The supernatural element was really interesting. We go into the mythology of Spanish- and Portuguese-speaking countries, a particular being that was a part of my childhood but in a very mild, disembodied way. It was fascinating to see the much more concrete forms, with some very detailed mythology, that it takes in other Latin American countries. I'll never think of a particular lullaby in the same way again, I can tell you that!

Finally, the conclusion of the book was great. Exciting and surprising, and plenty of closure afterwards. Loved it.

MY GRADE: A very enjoyable A-.

AUDIOBOOK NOTES: This one had the same narrator as the Bill Hodges series, Will Patton. He does some very idiosyncratic voices. I found them annoying at first when I started reading Mr Mercedes, but by the time I got to this one, they feel just right. It was nice to have Holly have exactly the same voice as before, even if I did feel Ralph's voice was maybe a bit too close to Bill's in the previous series.


meljean brook 8 November 2018 at 09:46  

I really liked this one, too. I wouldn't say that it would go up there with my very favorite epic King books that I read when I was younger (like The Stand, It, or Eyes of the Dragon -- I think they probably all had a bigger impact on me as a kid, so maybe it's also a nostalgic factor) but it was super solid and enjoyable all the way through. I didn't even finish the 3rd Mr. Mercedes book, so I wasn't too sure about it (and I really enjoyed that first book in that trilogy) but I loved Holly and revisiting her here.

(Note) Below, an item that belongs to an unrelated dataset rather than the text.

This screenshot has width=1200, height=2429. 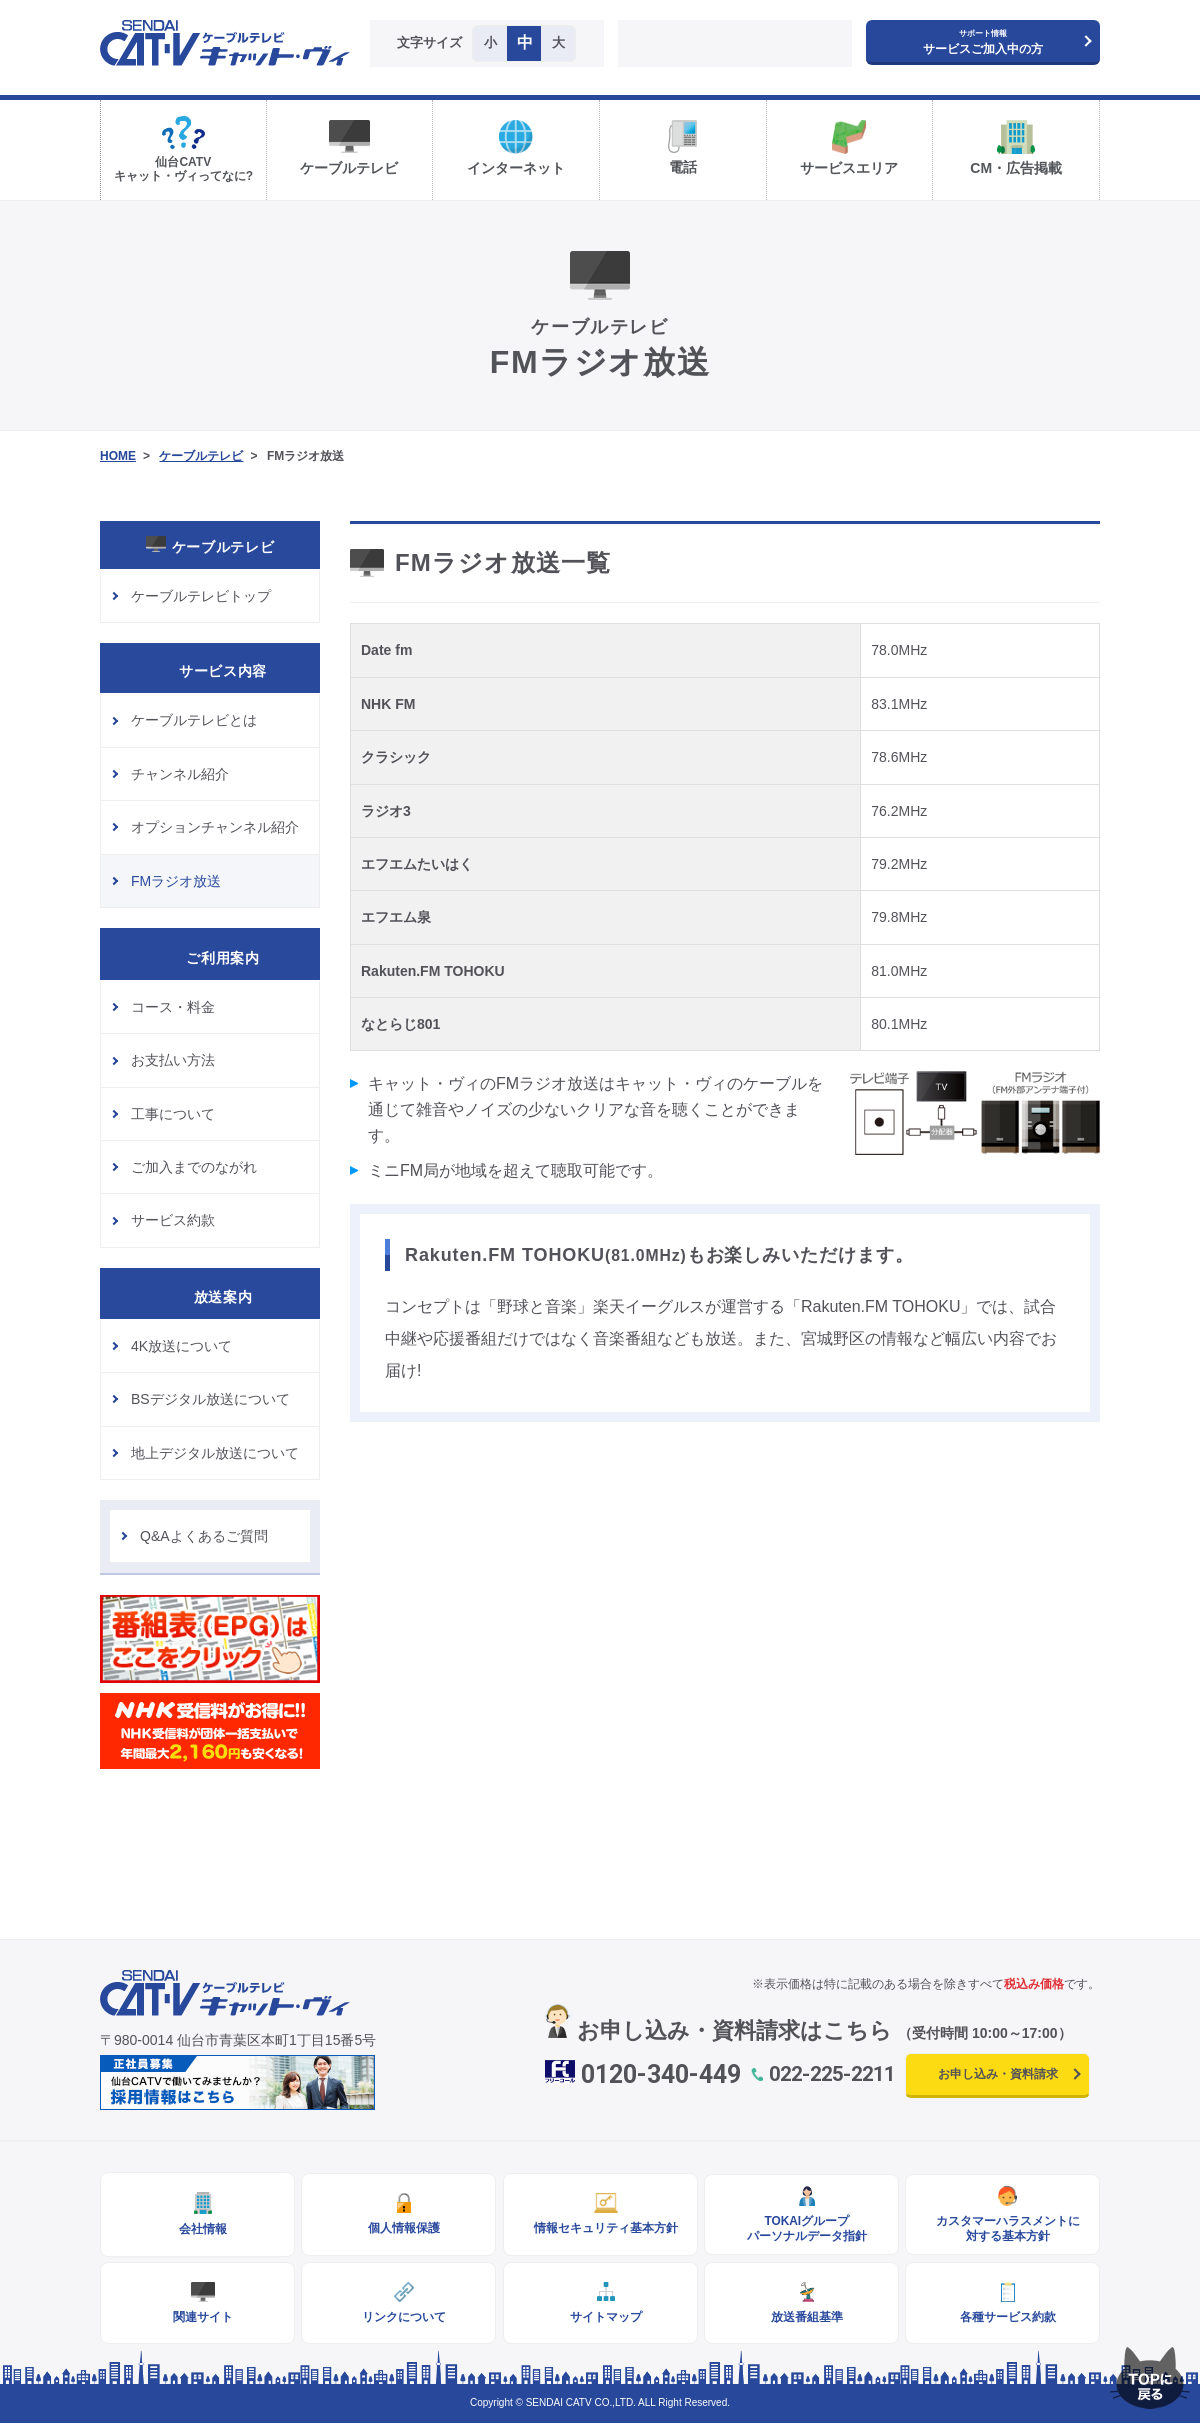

Like you said, there wasn't actually a lot of plot, considering the length of the book. But it was all so well done.

Rosario 17 November 2018 at 06:17  

You know, I haven't read those more epic ones at all. I wonder if they would have the same impact on me, given I'd be reading them as an adult?

I didn't love the 2nd and 3rd books in the Mr Mercedes series (the whole paranormal thing really wasn't the direction I wanted that series to go), but I didn't hate them either. This one felt more like Mr Mercedes, even though it did have the paranormal element front and centre. Maybe because the focus was on the investigation and the characters.

And I think King's writing is crack.